Why Colonel Sartoris?

Allow me to explain the puzzling title. Colonel Sartoris is William Faulkner's greatest character. He exemplifies those values that his society cherishes, namely tradition, patriarchy, courtliness, and courage. Though modernity's slow march tries to strip him of these things, Sartoris continues to live as he always has, knowing that "the past is never dead. It's not even past." He seeks order in the honorable folkways and mores of his forbears.

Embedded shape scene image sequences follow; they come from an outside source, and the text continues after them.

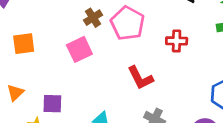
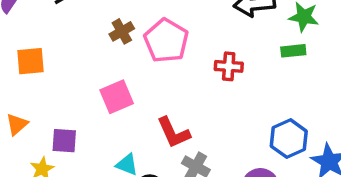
pink square: (79, 49) -> (117, 97), moved
red L-shape: (140, 78) -> (173, 133), moved

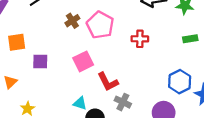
green rectangle: (293, 51) -> (190, 39), moved
pink square: (117, 97) -> (83, 61), moved
purple square: (64, 141) -> (40, 61), moved

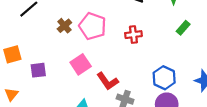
green rectangle: (190, 39) -> (183, 28), turned -32
blue hexagon: (180, 82) -> (164, 78), moved

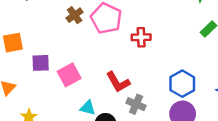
red cross: (133, 35) -> (141, 37), moved
pink square: (81, 64) -> (69, 75), moved

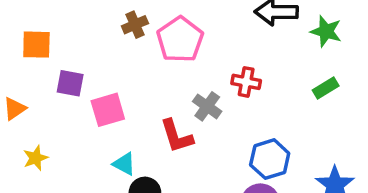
red cross: (141, 37) -> (246, 82), moved
gray cross: (136, 104) -> (207, 106), moved

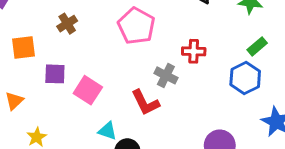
brown cross: (135, 25) -> (67, 24), moved
pink square: (108, 110) -> (88, 90), turned -32
blue hexagon: (270, 159) -> (245, 78), moved

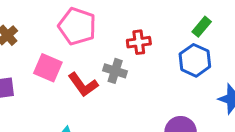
pink square: (88, 90) -> (48, 68), moved
red L-shape: (145, 103) -> (83, 85), moved

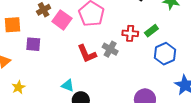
green rectangle: (202, 27) -> (151, 31), moved
pink square: (48, 68) -> (62, 20), moved

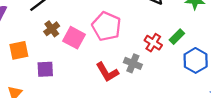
red cross: (130, 33) -> (153, 43), turned 35

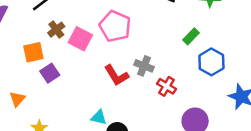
red cross: (153, 43) -> (167, 86), moved
orange square: (19, 50) -> (33, 52), moved
purple square: (45, 69) -> (50, 73), turned -30

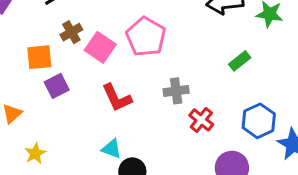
blue hexagon: (211, 62) -> (259, 121), moved
gray cross: (144, 66) -> (176, 91), turned -36
red L-shape: (116, 75) -> (117, 98), moved

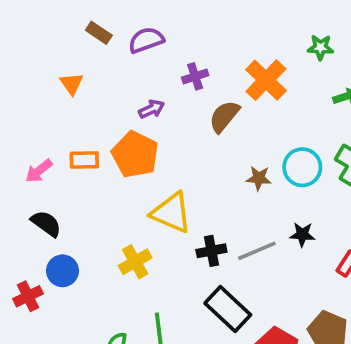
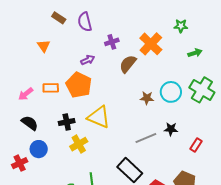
purple semicircle: (146, 40) -> (85, 22), turned -84
black cross: (211, 251) -> (67, 122), moved

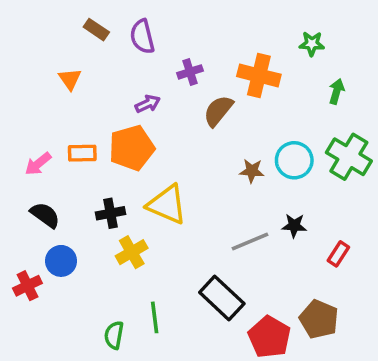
orange cross: (151, 44) -> (259, 75), turned -30
green arrow: (195, 53) -> (337, 91), turned -56
orange pentagon: (79, 85) -> (132, 148), turned 30

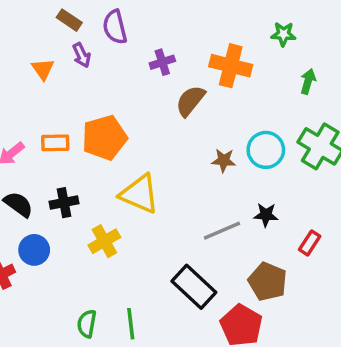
purple arrow: (148, 104) -> (82, 55), moved, turned 90
black cross: (110, 213) -> (64, 203), moved
green line: (155, 317) -> (131, 324), moved
brown pentagon: (319, 319) -> (268, 282), moved

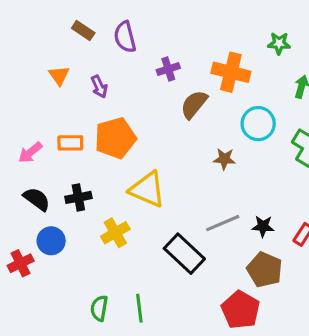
purple arrow: (82, 55) -> (99, 87), moved
cyan circle: (266, 150) -> (258, 124), moved
black star: (266, 215) -> (263, 226), moved
black rectangle: (194, 287) -> (184, 254), moved

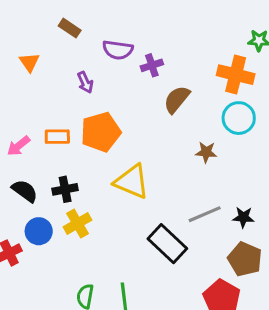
purple semicircle: (125, 37) -> (118, 50), moved, turned -68
orange cross: (231, 72) -> (236, 75), moved
orange triangle: (59, 75) -> (29, 62), moved
yellow cross: (115, 233) -> (77, 223), moved

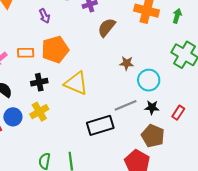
cyan circle: (239, 118) -> (149, 80), moved
black cross: (65, 189) -> (39, 82), moved
black rectangle: (167, 244) -> (100, 125), turned -60

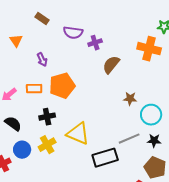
purple arrow: (45, 16) -> (42, 60), moved
yellow triangle: (76, 83) -> (78, 134), moved

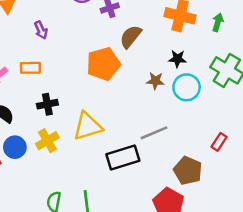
orange pentagon: (62, 86) -> (103, 64), moved
cyan circle: (151, 115) -> (187, 87), moved
yellow triangle: (78, 134) -> (88, 126), turned -40
black star: (154, 141) -> (177, 59), moved

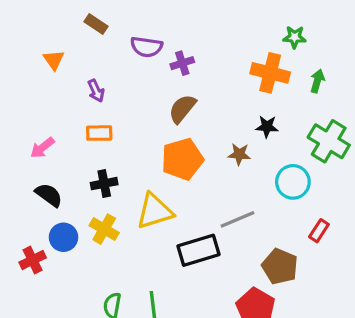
brown semicircle: (131, 37) -> (182, 109), moved
orange pentagon: (103, 64) -> (182, 159), moved
orange rectangle: (30, 68) -> (99, 133), moved
cyan circle: (187, 87) -> (293, 182), moved
yellow cross: (47, 141) -> (104, 229), turned -30

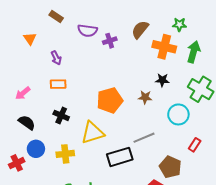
green arrow: (317, 81) -> (194, 52), size x1.5
brown semicircle: (182, 109) -> (140, 30), moved
black cross: (104, 184) -> (61, 115), turned 35
yellow cross: (104, 229) -> (65, 154), moved, turned -36

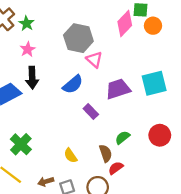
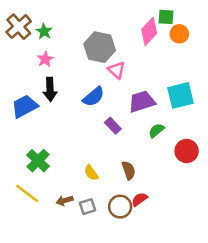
green semicircle: (122, 138) -> (156, 130), moved
red semicircle: (116, 168) -> (139, 199), moved

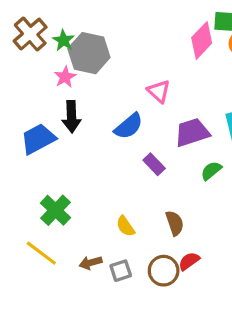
gray hexagon: (100, 47) -> (89, 53), moved

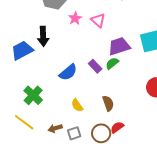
pink star: (65, 77) -> (75, 18), moved
blue semicircle: (129, 126) -> (68, 72), moved
green semicircle: (211, 171) -> (112, 63), moved

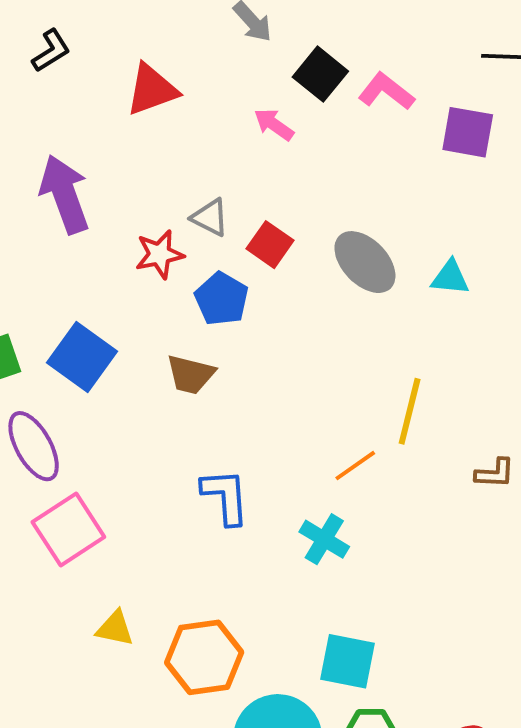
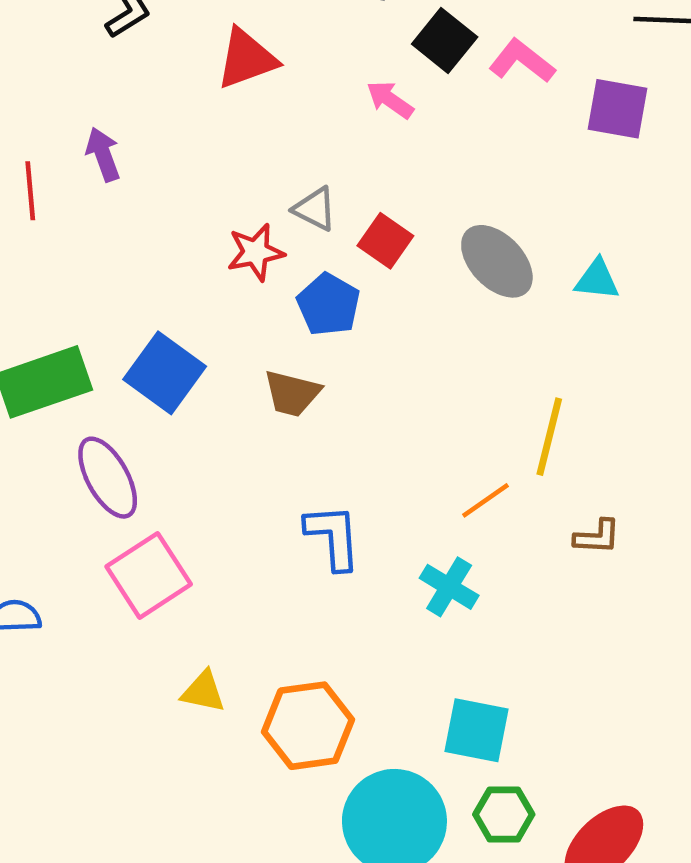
purple arrow: (65, 194) -> (103, 154), moved, size x0.6
brown L-shape: (495, 473) -> (597, 537), moved

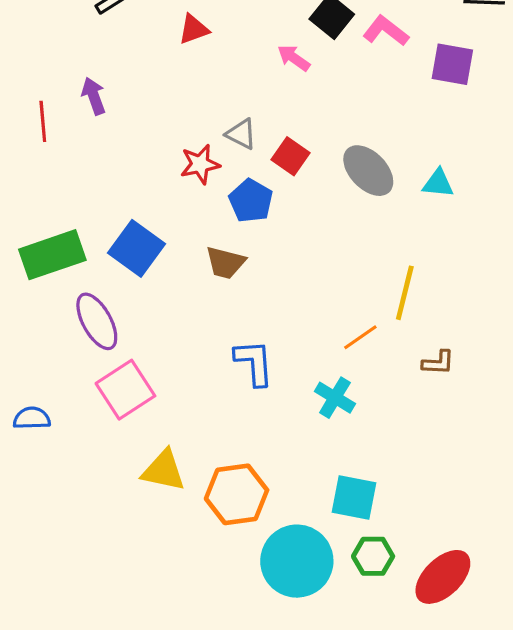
red triangle: (246, 59) -> (194, 29), size x0.7
yellow triangle: (203, 692) -> (164, 471), size x1.4

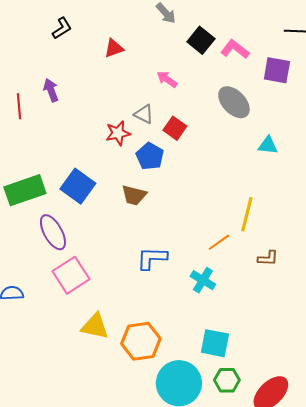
pink arrow: (294, 58) -> (167, 79), moved
gray ellipse: (368, 171) -> (234, 102), moved
blue L-shape: (254, 363) -> (152, 258), turned -84

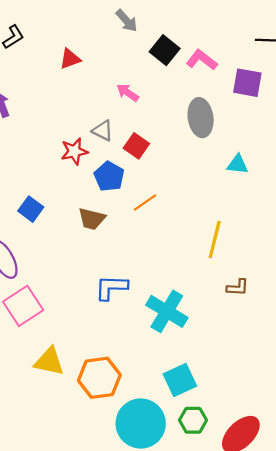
gray ellipse: (234, 102) -> (201, 118), turned 36
blue square: (78, 186) -> (31, 209), size x0.7
orange line: (219, 242) -> (145, 202), moved
cyan cross: (203, 280) -> (167, 311), size x1.5
cyan square: (215, 343) -> (180, 380), turned -36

Let us not forget his example.

Friday, May 17, 2013

Oxford: Southern Picturebook

In trying to describe Oxford, I started to write all kinds of absurd hooks (e.g., "Do you ever wish life would slow down and say howdy?").  Although all of them were true, none of them worked.  They all sounded like promotions for planned communities a la Seaside or radio commercials for Blue Bell.  I honestly couldn't stomach these wrenching cliches as descriptions of something that I've come to dearly love and hold so closely.

But like I say, all of the cliches are true.  Life does in fact slow down.  People are as polite as I've ever seen (I consider myself painfully etiquette-bound, and I was struck by their politeness).  The town is leafy and green and emanates from a square that literally embodies tradition, cleanliness, morality, style, learning, and cuisine.

And all of it anchored by Ole Miss.  It's a campus grand in its modesty and stateliness.  The white columns and red brick are totally at home with themselves.  The architecture itself seems especially
organic, as Ole Miss's Greek Revival architecture takes its cue both from description and from proscription.  Descriptively, the campus sits miles from the Delta, described by some as "the most Southern place on Earth," where Greek Revival columns seem to grow from the ground like cypress trees.  And proscriptively, the buildings take their cue from the architecture of Plato's Athens--as do many universities, of course--but here they even label the focal point of the campus the "Lyceum."  I've rarely seen a campus get it this right.

There should be more to come, but I could go on for hours about Ole Miss's effort to right wrongs, wright leaders, and right its pigskin ship.  But it's enough, for now, to revel in Oxford's near perfection.